U.S. coal shale producers lock in future sales as oil prices rise to one-year high

NEW YORK / HOUSTON: U.S. coal shale producers are taking advantage of the oil market’s rally to unprecedented levels in nearly a year by locking in prices for future sales, said sources familiar with on the case.

U.S. crude futures jumped this month above US $ 50 a barrel to the February high. The rally has sparked optimism among coal-mining companies, but after a tough year of devastating demand with a pandemic, they are not ready to ramp up production. Instead, they are using futures markets to lock in higher selling prices.

Coal manufacturers buy and sell contracts in the futures and options markets in a process called hedge to generate cash flows for later sales.

U.S. oil output peaked at nearly 13 million barrels per day at the end of 2019, but is now around 11 million bpd after coronavirus blockades crushed fuel demand and oil prices. Yields are not expected to rise much in 2021, but those who have calmed down now promise to sell barrels at more than US $ 50 even if prices fall again.

“There’s a lot of hedge going on,” said Chris Wright, chief executive of Liberty Oilfield Services, the second largest bankruptcy company in North America. “At the prices available today, producers with good anchors can do well.”

Producer short positions in futures and U.S. crude options, a sign of hedge activity, have been on the rise since the fall. They hit a five-month high in mid-December, according to the U.S. Commodity Futures Trading Commission.

In 2020, 46 North American research and manufacturing companies declared bankruptcy, according to energy law firm Haynes and Boone, while others joined forces to reduce debt. Investors had already been pressuring coal companies to curb consumption and rise back even before the pandemic.

“Producers locked in a quantity of wells at a certain price and hoarding at US $ 50 will make you look like a rock. This year will be about free cash flow,” said one official at a U.S. coalstone representative, on condition of anonymity.

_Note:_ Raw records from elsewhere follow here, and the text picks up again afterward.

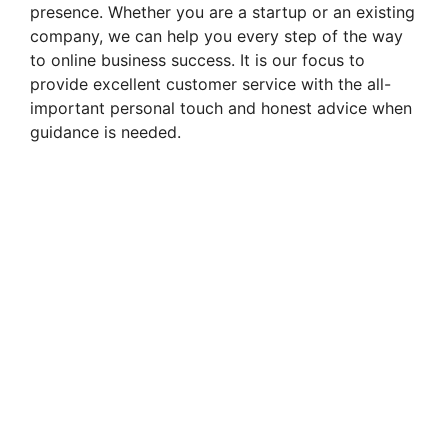
presence. Whether you are a startup or an existing
company, we can help you every step of the way
to online business success. It is our focus to
provide excellent customer service with the all-
important personal touch and honest advice when
guidance is needed.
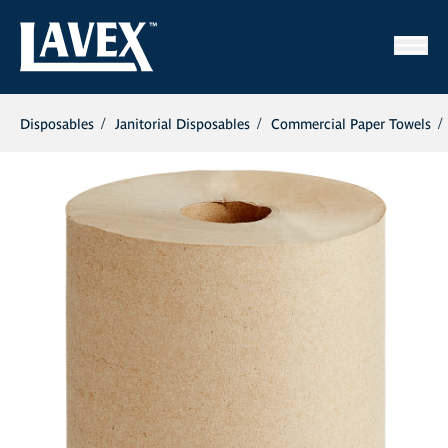
Disposables
Janitorial Disposables
Commercial Paper Towels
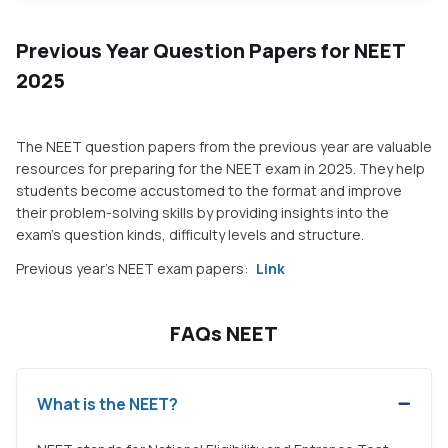
Previous Year Question Papers for NEET
2025
The NEET question papers from the previous year are valuable
resources for preparing for the NEET exam in 2025. They help
students become accustomed to the format and improve
their problem-solving skills by providing insights into the
exam's question kinds, difficulty levels and structure.
Previous year's NEET exam papers:
Link
FAQs NEET
What is the NEET?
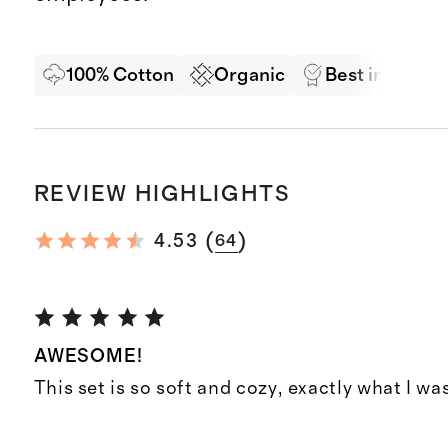
100% Cotton
Organic
Best in Class 
REVIEW HIGHLIGHTS
(
)
4.53
64
AWESOME!
This set is so soft and cozy, exactly what I was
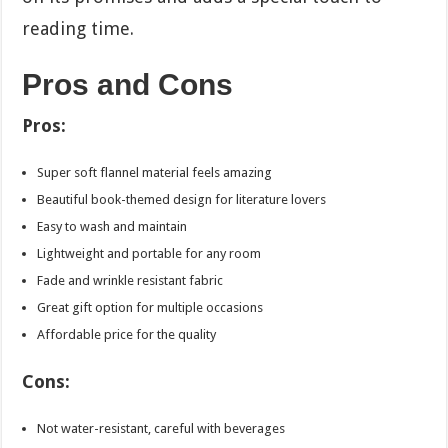
reading time.
Pros and Cons
Pros:
Super soft flannel material feels amazing
Beautiful book-themed design for literature lovers
Easy to wash and maintain
Lightweight and portable for any room
Fade and wrinkle resistant fabric
Great gift option for multiple occasions
Affordable price for the quality
Cons:
Not water-resistant, careful with beverages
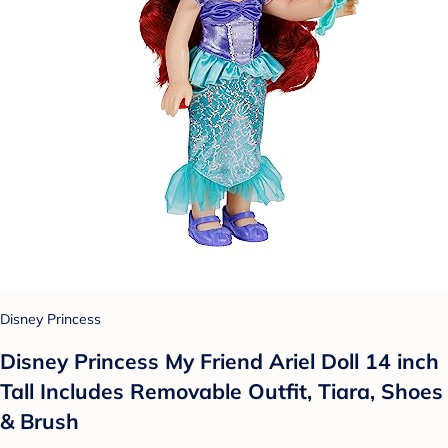
Disney Princess
Disney Princess My Friend Ariel Doll 14 inch
Tall Includes Removable Outfit, Tiara, Shoes
& Brush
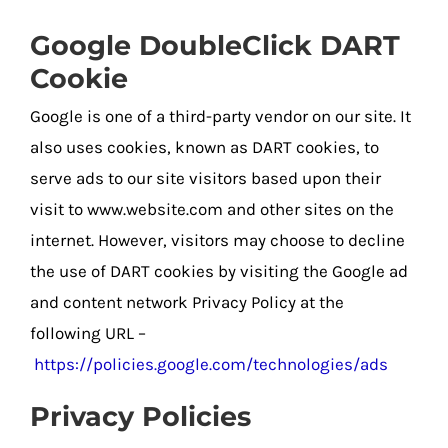
Google DoubleClick DART
Cookie
Google is one of a third-party vendor on our site. It
also uses cookies, known as DART cookies, to
serve ads to our site visitors based upon their
visit to www.website.com and other sites on the
internet. However, visitors may choose to decline
the use of DART cookies by visiting the Google ad
and content network Privacy Policy at the
following URL –
https://policies.google.com/technologies/ads
Privacy Policies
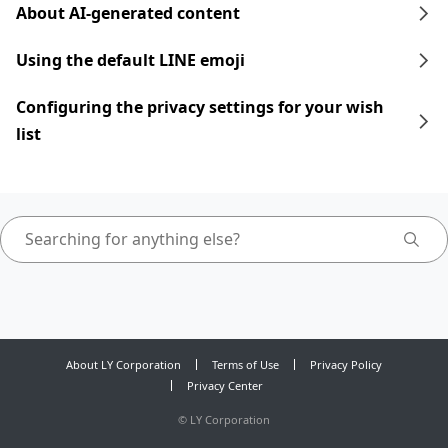
About AI-generated content
Using the default LINE emoji
Configuring the privacy settings for your wish
list
About LY Corporation
Terms of Use
Privacy Policy
Privacy Center
©
LY Corporation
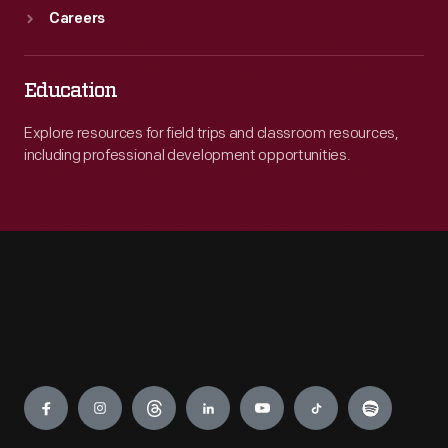
Careers
Education
Explore resources for field trips and classroom resources,
including professional development opportunities.
Engage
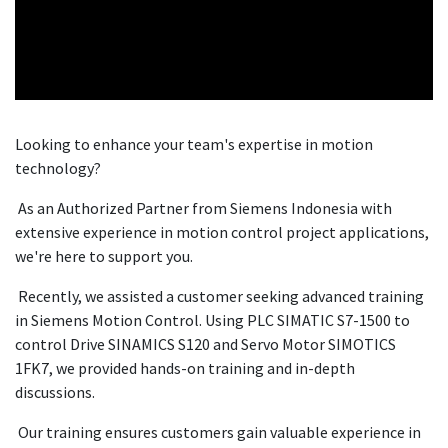
Looking to enhance your team's expertise in motion
technology?
As an Authorized Partner from Siemens Indonesia with
extensive experience in motion control project applications,
we're here to support you.
Recently, we assisted a customer seeking advanced training
in Siemens Motion Control. Using PLC SIMATIC S7-1500 to
control Drive SINAMICS S120 and Servo Motor SIMOTICS
1FK7, we provided hands-on training and in-depth
discussions.
Our training ensures customers gain valuable experience in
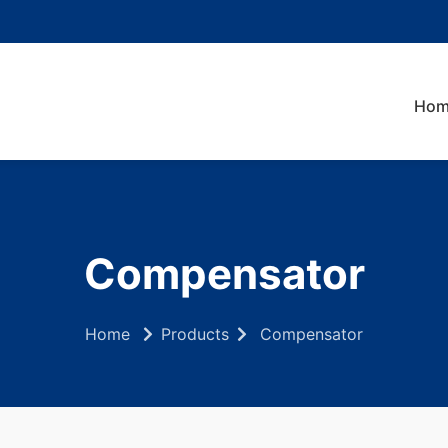
Hom
Compensator
Home
Products
Compensator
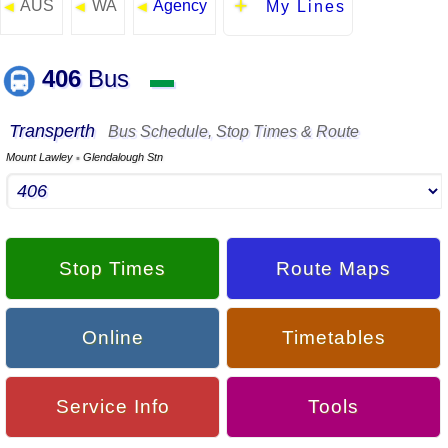
AUS
WA
Agency
◄
◄
◄
My Lines
406
Bus
▬
Transperth
Bus Schedule, Stop Times & Route
Mount Lawley
Glendalough Stn
▪
Stop Times
Route Maps
Online
Timetables
Service Info
Tools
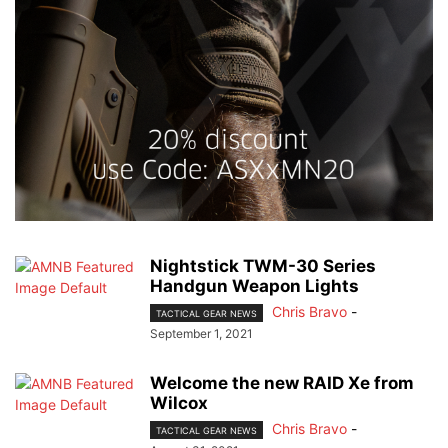
Nightstick TWM-30 Series
Handgun Weapon Lights
Chris Bravo
-
TACTICAL GEAR NEWS
September 1, 2021
Welcome the new RAID Xe from
Wilcox
Chris Bravo
-
TACTICAL GEAR NEWS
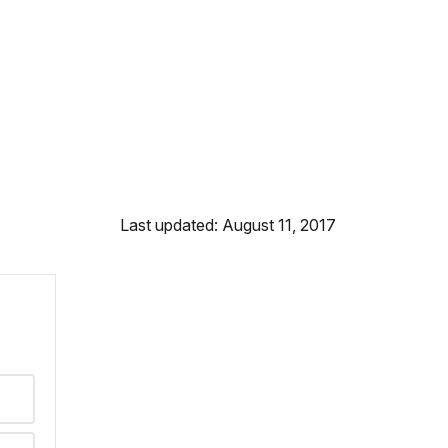
Last updated: August 11, 2017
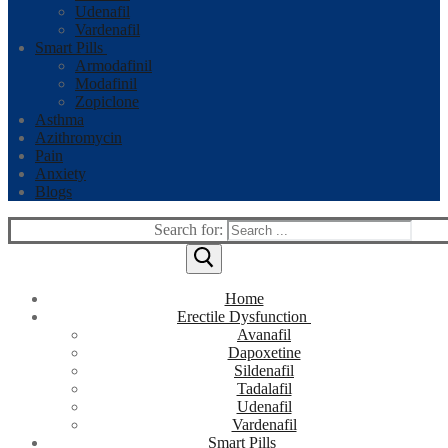
Udenafil
Vardenafil
Smart Pills
Armodafinil
Modafinil
Zopiclone
Asthma
Azithromycin
Pain
Anxiety
Blogs
Search for:
Home
Erectile Dysfunction
Avanafil
Dapoxetine
Sildenafil
Tadalafil
Udenafil
Vardenafil
Smart Pills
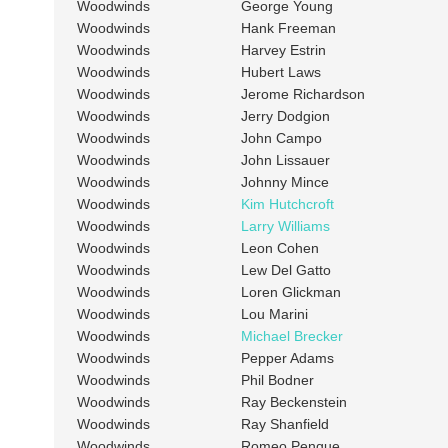
Woodwinds
George Young
Woodwinds
Hank Freeman
Woodwinds
Harvey Estrin
Woodwinds
Hubert Laws
Woodwinds
Jerome Richardson
Woodwinds
Jerry Dodgion
Woodwinds
John Campo
Woodwinds
John Lissauer
Woodwinds
Johnny Mince
Woodwinds
Kim Hutchcroft
Woodwinds
Larry Williams
Woodwinds
Leon Cohen
Woodwinds
Lew Del Gatto
Woodwinds
Loren Glickman
Woodwinds
Lou Marini
Woodwinds
Michael Brecker
Woodwinds
Pepper Adams
Woodwinds
Phil Bodner
Woodwinds
Ray Beckenstein
Woodwinds
Ray Shanfield
Woodwinds
Romeo Penque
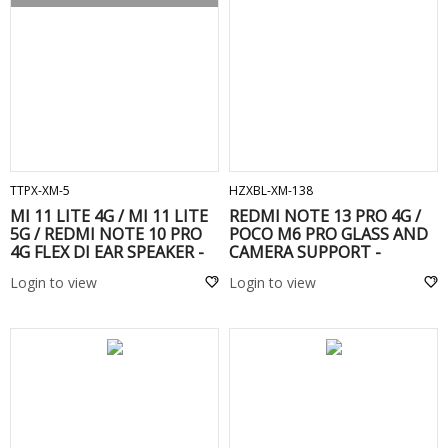
ADD TO CART
ADD TO CART
TTPX-XM-5
HZXBL-XM-138
MI 11 LITE 4G / MI 11 LITE
REDMI NOTE 13 PRO 4G /
5G / REDMI NOTE 10 PRO
POCO M6 PRO GLASS AND
4G FLEX DI EAR SPEAKER -
CAMERA SUPPORT -
Login to view
Login to view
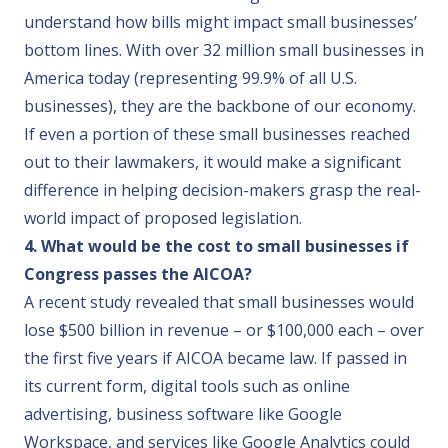
understand how bills might impact small businesses’
bottom lines. With over 32 million small businesses in
America today (representing 99.9% of all U.S.
businesses), they are the backbone of our economy.
If even a portion of these small businesses reached
out to their lawmakers, it would make a significant
difference in helping decision-makers grasp the real-
world impact of proposed legislation.
4. What would be the cost to small businesses if
Congress passes the AICOA?
A recent study
revealed that small businesses would
lose $500 billion in revenue – or $100,000 each – over
the first five years if AICOA became law. If passed in
its current form, digital tools such as online
advertising, business software like Google
Workspace, and services like Google Analytics could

Domestic producers seem to lock in about 15per percent to 20per percent of production at the same time, said Tom Petrie, chairman of energy investment bank Petrie Partners.

Some companies are holding back because they expect prices to rise further, perhaps to US $ 60 or US $ 65. Brent crude global benchmark, which also hit 11-month highs in the year. this week near US $ 57, rising to US $ 65 per barrel by summer 2021, Goldman Sachs said this week.

“Some of them (representatives) are torn right between a hedge at a level they would have killed six months ago and the always optimistic nature,” said Steve Sinos, vice president at the council. Mercatus Energy, which advises corporations on domestication.

Average U.S. 2021 prices have risen above US $ 52, also the highest level since February.

Signs of increased hedge activity can be seen in U.S. crude futures spreads. The price for U.S. crude for delivery in December 2021 has risen to more than US $ 2.80 a barrel over those for delivery in December 2022 this week, a sign that producers are selling a later contract to fund their hedges for 2021, retailers said.